# change out starter 1997 buick le sabre



## Thurman (Feb 9, 2009)

Not enough space on this forum to explain. Not to be a smarty either, but: Most auto parts stores sell either "Chilton" or "Haynes" manuals which are invaluable to auto owners for doing their own repairs. David


----------



## Yoyizit (Jul 11, 2008)

Thurman said:


> Not enough space on this forum to explain. Not to be a smarty either, but: Most auto parts stores sell either "Chilton" or "Haynes" manuals which are invaluable to auto owners for doing their own repairs. David


AutoData and such are online for free from AutoZone. I hope this is not one of those cases where you have to jack up the engine after loosening a motor mount.


----------



## rusty baker (Feb 13, 2009)

Changing that starter is not extremely difficult. The hard part for the novice is measuring to see how many shims you need. Too few or too many can do some major damage. It can be tricky to get the bolts started, too. If you can afford it, take it to a pro. I have a Buick with a 3800 V6 and have changed the starter. But if I had to do it again, not sure that I would.


----------



## cowboy dan (Apr 11, 2010)

the best way for a beginner is to remove the starter and remember the order in which they removed it. some starters are a pain and some require a specific order to follow. take starter and have it rebuilt at a starter shop. it usually can be done while you wait, an hr or so. and it will cost around 100 bucks. if it requires shims, the shims will be there when you remove the starter. if you get a new one and it has more or less shims, then there is a good chance you got the wrong one. rebuilding the current one is a safe bet


----------



## rusty baker (Feb 13, 2009)

If you use the same starter, you are right it should take the same number of shims.
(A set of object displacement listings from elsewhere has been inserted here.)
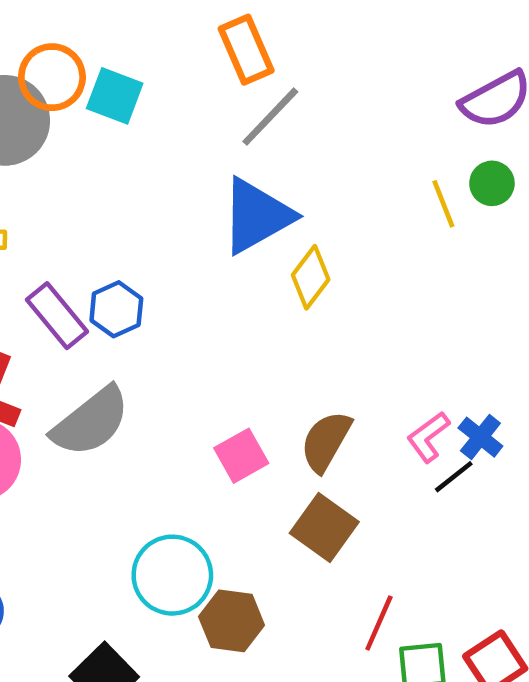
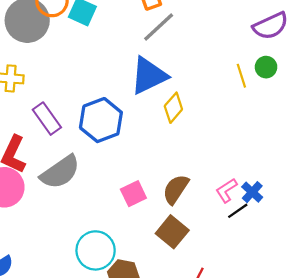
blue hexagon: (116, 309) -> (101, 120), moved, size x1.6

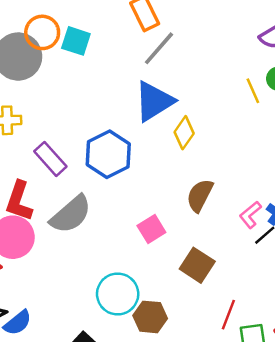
brown semicircle: (176, 189) -> (200, 195), moved

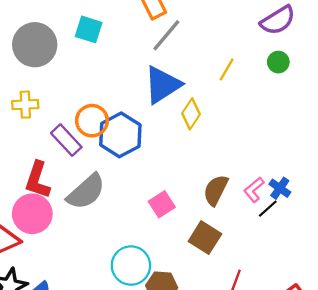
orange circle: (42, 32) -> (92, 121), moved
yellow line: (253, 91) -> (227, 69), moved, turned 55
brown semicircle: (200, 195) -> (216, 190), moved

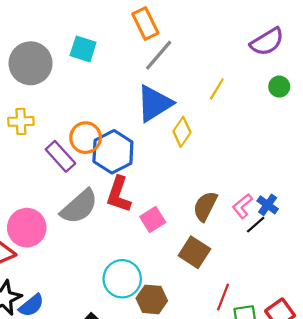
green circle: (278, 62) -> (279, 87), moved
red L-shape: (37, 180) -> (119, 194), moved

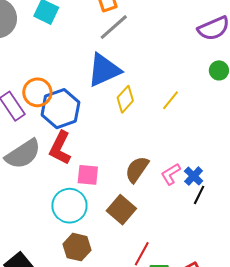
yellow line: (217, 89) -> (171, 100), moved
pink square: (153, 220) -> (88, 175), turned 30
black line: (256, 225) -> (199, 195), moved, turned -30
cyan circle: (122, 279) -> (69, 206), moved

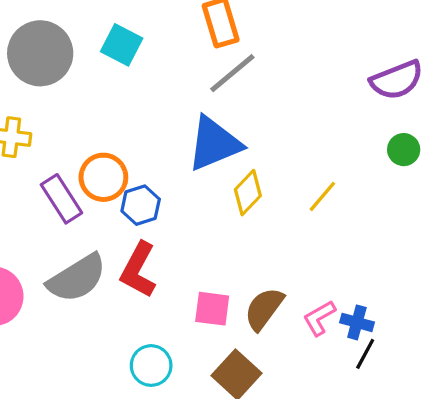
blue hexagon: (60, 109) -> (141, 205), size x0.6
pink square: (88, 175) -> (212, 309), moved
blue cross: (194, 176) -> (357, 322), turned -30
cyan circle: (69, 206) -> (151, 366), size x0.7

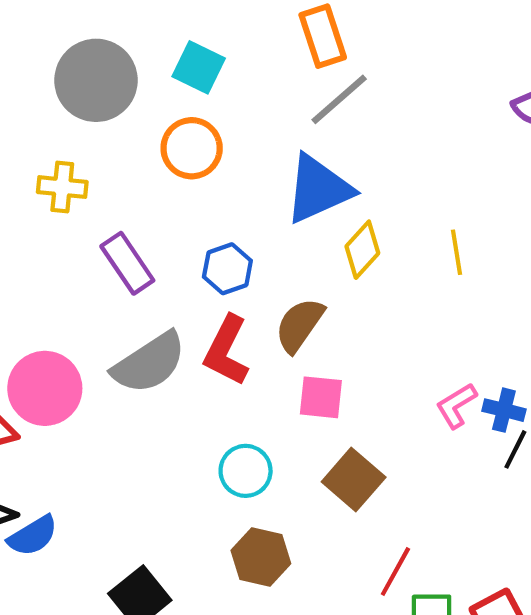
orange circle: (103, 177) -> (192, 148), moved
yellow line: (322, 196) -> (457, 252), turned -48
brown semicircle: (264, 309) -> (299, 325), moved

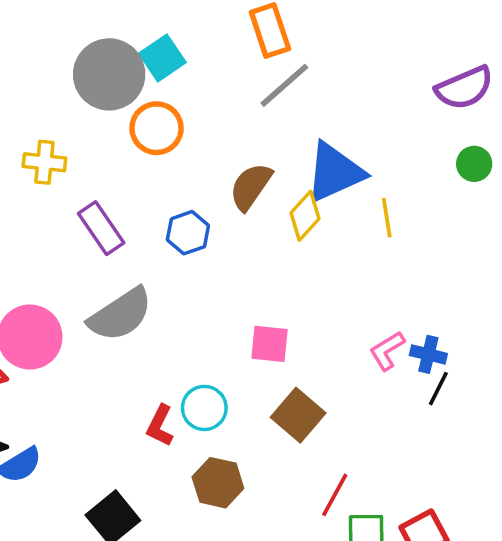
cyan square: (199, 67) -> (162, 58), turned 30
gray circle: (96, 80) -> (109, 74), moved
blue triangle: (318, 189) -> (335, 172), moved
brown semicircle: (299, 325) -> (251, 186), moved
red L-shape: (227, 351) -> (160, 426), moved, size x0.7

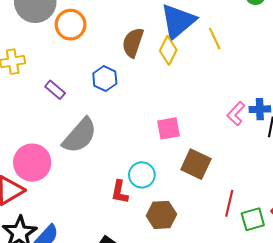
purple rectangle: (101, 228) -> (55, 90), size x0.7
But if it takes more or less it is not necessarily the wrong starter. On GM products, the way they are milled can change the number of shims required. That is why there are instructions in the box how to measure for the number of shims. These starters can be difficult because, the wires can't be accessed until the starter is dropped, but they are not long enough for it to come all the way out with wires attached. You have to hold the starter with one hand while attaching or unattaching the wires. When you put the bolts back, it can be extremey difficult to line up the holes to start them. After you put in the back bolt, the shims go in from the top. This is why I suggested a pro if they weren't a very good DIYer.


----------